Task brief:
Below are some records. Say how many of their lines contain the string "Camp", and give nothing but the number.
★ ★ ★ ★ ★ ★ ★
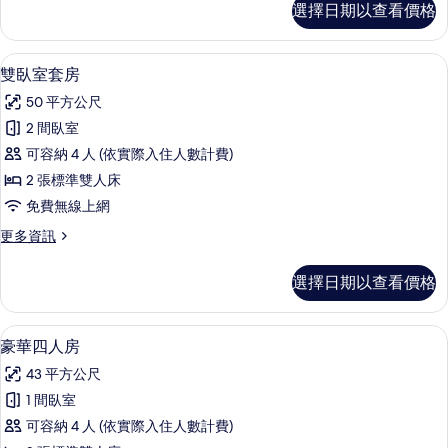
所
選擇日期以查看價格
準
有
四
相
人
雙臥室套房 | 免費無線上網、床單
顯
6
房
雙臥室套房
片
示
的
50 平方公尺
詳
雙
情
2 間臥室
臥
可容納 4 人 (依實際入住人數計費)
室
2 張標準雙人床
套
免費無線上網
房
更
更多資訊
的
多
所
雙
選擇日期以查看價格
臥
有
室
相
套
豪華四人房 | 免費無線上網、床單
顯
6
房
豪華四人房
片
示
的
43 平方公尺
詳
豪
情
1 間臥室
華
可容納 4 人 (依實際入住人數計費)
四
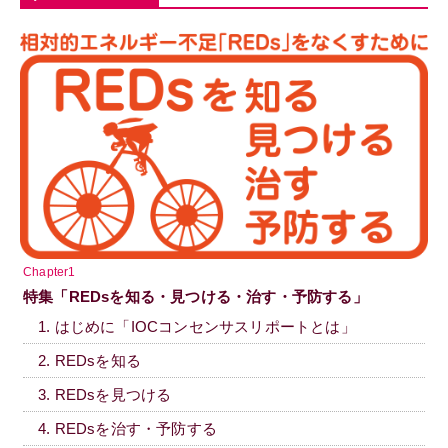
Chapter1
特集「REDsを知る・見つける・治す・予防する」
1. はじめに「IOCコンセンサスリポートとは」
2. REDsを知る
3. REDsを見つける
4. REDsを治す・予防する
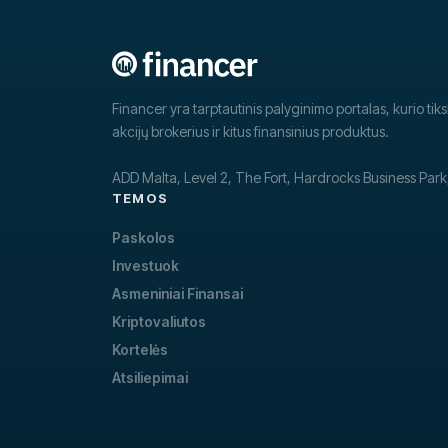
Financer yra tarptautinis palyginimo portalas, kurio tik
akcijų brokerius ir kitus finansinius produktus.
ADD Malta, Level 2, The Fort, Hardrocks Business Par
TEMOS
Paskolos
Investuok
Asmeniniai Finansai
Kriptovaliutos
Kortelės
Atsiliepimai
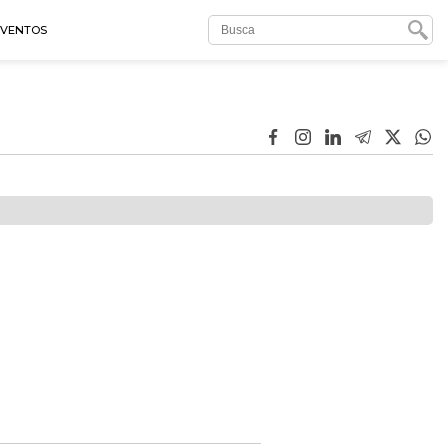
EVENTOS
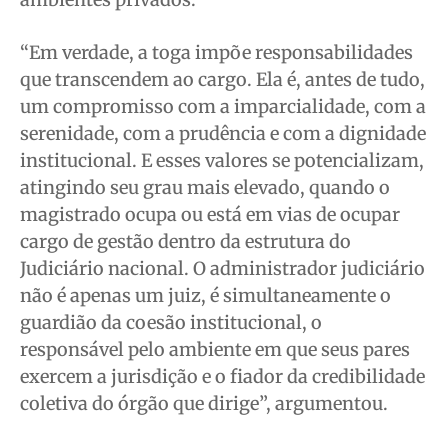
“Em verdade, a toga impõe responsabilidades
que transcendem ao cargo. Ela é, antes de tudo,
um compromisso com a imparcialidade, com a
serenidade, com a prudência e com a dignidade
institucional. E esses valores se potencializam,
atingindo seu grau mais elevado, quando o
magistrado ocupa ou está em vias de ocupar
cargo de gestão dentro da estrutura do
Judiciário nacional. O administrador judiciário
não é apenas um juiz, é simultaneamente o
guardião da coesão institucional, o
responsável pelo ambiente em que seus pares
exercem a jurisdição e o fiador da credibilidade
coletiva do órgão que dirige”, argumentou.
★ ★ ★ ★ ★ ★ ★
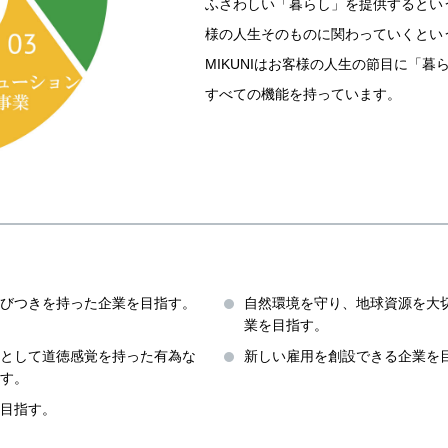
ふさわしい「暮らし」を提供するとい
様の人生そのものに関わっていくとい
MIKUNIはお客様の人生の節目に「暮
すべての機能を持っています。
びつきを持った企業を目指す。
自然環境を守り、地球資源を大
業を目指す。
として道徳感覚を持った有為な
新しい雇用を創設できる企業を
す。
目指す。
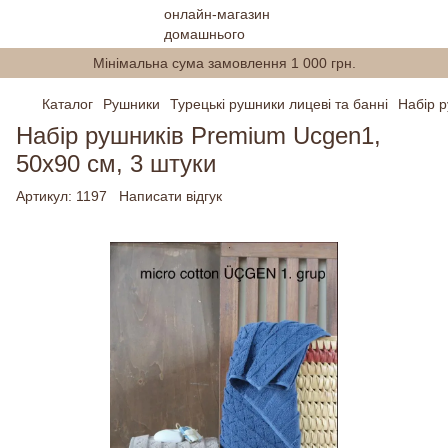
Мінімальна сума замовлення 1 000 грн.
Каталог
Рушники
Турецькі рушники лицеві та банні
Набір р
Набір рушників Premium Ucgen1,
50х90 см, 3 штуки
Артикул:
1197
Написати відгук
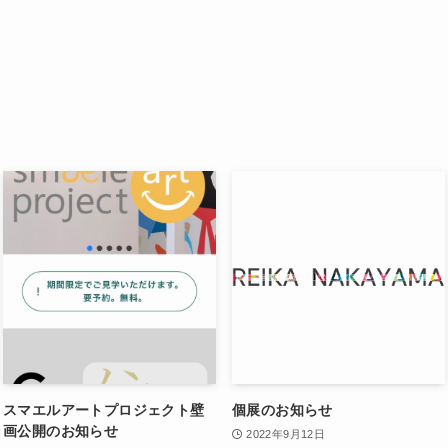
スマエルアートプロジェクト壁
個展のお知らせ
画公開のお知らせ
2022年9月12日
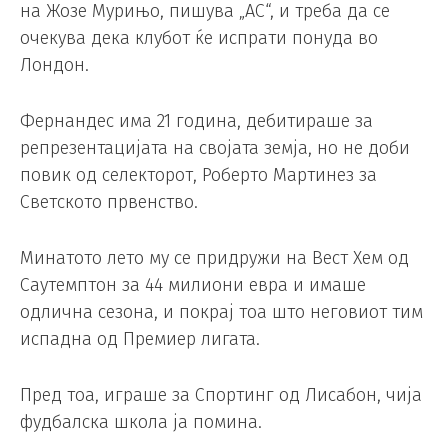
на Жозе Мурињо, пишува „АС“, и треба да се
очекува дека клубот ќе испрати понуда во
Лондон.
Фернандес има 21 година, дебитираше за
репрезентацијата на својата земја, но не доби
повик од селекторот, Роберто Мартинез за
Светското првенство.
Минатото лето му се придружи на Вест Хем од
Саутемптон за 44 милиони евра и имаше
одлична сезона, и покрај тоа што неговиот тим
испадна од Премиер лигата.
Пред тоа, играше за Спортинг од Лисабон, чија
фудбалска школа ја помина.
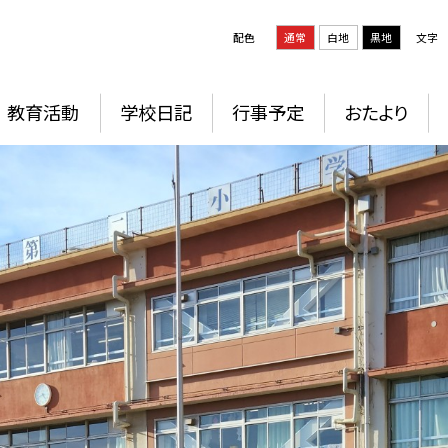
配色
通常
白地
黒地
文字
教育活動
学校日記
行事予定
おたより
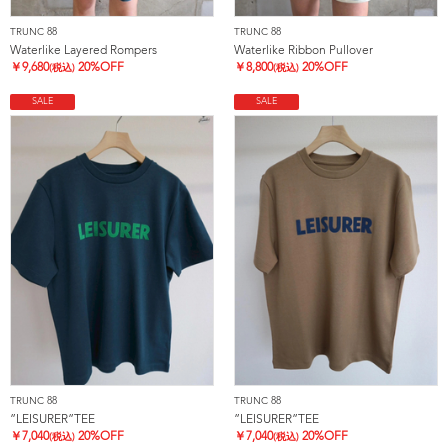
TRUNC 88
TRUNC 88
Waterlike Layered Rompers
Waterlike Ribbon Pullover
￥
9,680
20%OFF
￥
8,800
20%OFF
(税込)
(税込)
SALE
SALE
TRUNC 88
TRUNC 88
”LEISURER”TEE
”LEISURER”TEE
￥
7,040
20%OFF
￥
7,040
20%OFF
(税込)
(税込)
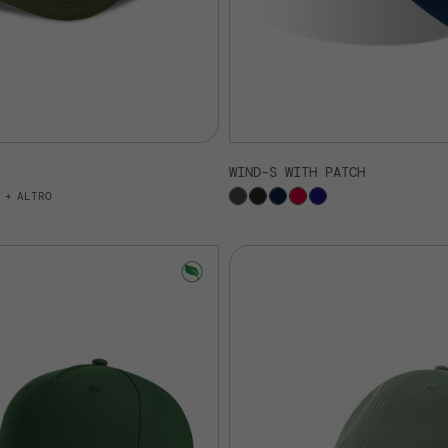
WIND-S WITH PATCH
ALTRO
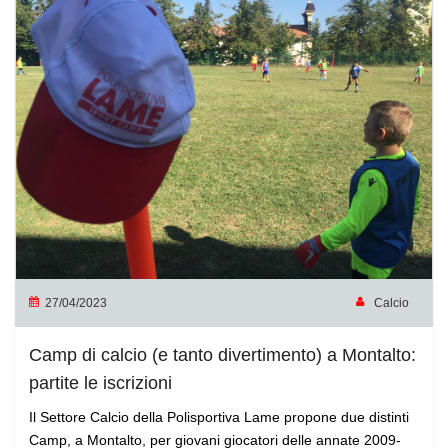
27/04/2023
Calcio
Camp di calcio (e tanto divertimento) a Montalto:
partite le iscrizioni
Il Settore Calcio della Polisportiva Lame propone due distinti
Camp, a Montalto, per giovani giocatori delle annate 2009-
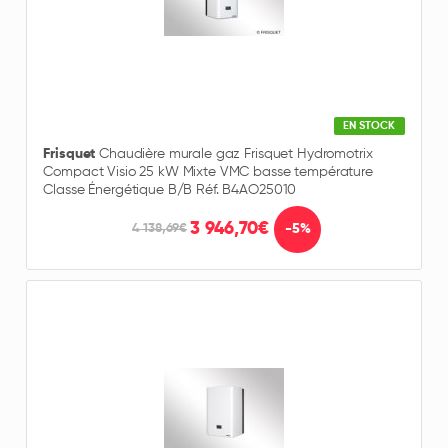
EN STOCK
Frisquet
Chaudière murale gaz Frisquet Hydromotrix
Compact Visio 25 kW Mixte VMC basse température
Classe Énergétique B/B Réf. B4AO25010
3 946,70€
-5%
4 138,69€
★ ★ ★ ★ ★ ★ ★
Response to the task:
2